Saved entries
▬▬▬▬▬▬
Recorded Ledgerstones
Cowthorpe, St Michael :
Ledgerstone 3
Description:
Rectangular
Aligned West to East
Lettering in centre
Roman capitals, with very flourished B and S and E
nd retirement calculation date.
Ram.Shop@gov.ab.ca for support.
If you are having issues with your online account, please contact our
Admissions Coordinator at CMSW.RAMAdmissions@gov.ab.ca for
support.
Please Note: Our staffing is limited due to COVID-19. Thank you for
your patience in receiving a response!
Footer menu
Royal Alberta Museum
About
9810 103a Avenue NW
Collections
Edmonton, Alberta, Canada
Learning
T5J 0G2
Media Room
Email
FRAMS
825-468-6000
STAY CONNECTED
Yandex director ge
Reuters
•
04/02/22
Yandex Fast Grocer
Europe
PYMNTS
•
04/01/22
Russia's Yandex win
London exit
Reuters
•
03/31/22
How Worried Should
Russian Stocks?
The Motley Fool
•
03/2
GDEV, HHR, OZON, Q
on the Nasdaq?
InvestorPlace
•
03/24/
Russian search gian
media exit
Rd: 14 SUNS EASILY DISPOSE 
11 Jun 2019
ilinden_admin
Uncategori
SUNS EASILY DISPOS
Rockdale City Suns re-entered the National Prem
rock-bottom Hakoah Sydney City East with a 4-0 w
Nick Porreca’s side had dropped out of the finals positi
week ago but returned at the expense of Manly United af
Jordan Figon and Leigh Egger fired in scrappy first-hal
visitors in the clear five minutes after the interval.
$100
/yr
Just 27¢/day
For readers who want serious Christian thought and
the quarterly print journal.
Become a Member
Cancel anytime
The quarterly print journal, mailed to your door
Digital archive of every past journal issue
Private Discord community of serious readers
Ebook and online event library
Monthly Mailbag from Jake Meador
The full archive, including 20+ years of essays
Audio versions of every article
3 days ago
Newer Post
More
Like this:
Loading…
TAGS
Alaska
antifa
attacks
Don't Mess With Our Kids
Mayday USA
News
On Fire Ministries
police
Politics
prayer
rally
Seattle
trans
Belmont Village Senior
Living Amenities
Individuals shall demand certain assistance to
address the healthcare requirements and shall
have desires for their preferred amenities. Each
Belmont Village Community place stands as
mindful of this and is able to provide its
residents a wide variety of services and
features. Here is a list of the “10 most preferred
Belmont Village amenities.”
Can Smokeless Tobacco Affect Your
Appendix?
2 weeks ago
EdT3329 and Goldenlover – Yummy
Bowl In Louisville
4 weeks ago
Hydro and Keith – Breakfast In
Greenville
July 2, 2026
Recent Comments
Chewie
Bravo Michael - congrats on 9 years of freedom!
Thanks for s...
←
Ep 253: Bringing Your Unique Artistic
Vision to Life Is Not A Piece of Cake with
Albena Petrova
▬▬▬▬▬▬
» **PROBLEM DETAILS**:
Lines after the one containing "Ram.Shop@gov.ab.ca for support." are left out; every line from the start of the entries through that line is restated word for word.

» **RESPONSE BELOW**:
Recorded Ledgerstones
Cowthorpe, St Michael :
Ledgerstone 3
Description:
Rectangular
Aligned West to East
Lettering in centre
Roman capitals, with very flourished B and S and E
nd retirement calculation date.
Ram.Shop@gov.ab.ca for support.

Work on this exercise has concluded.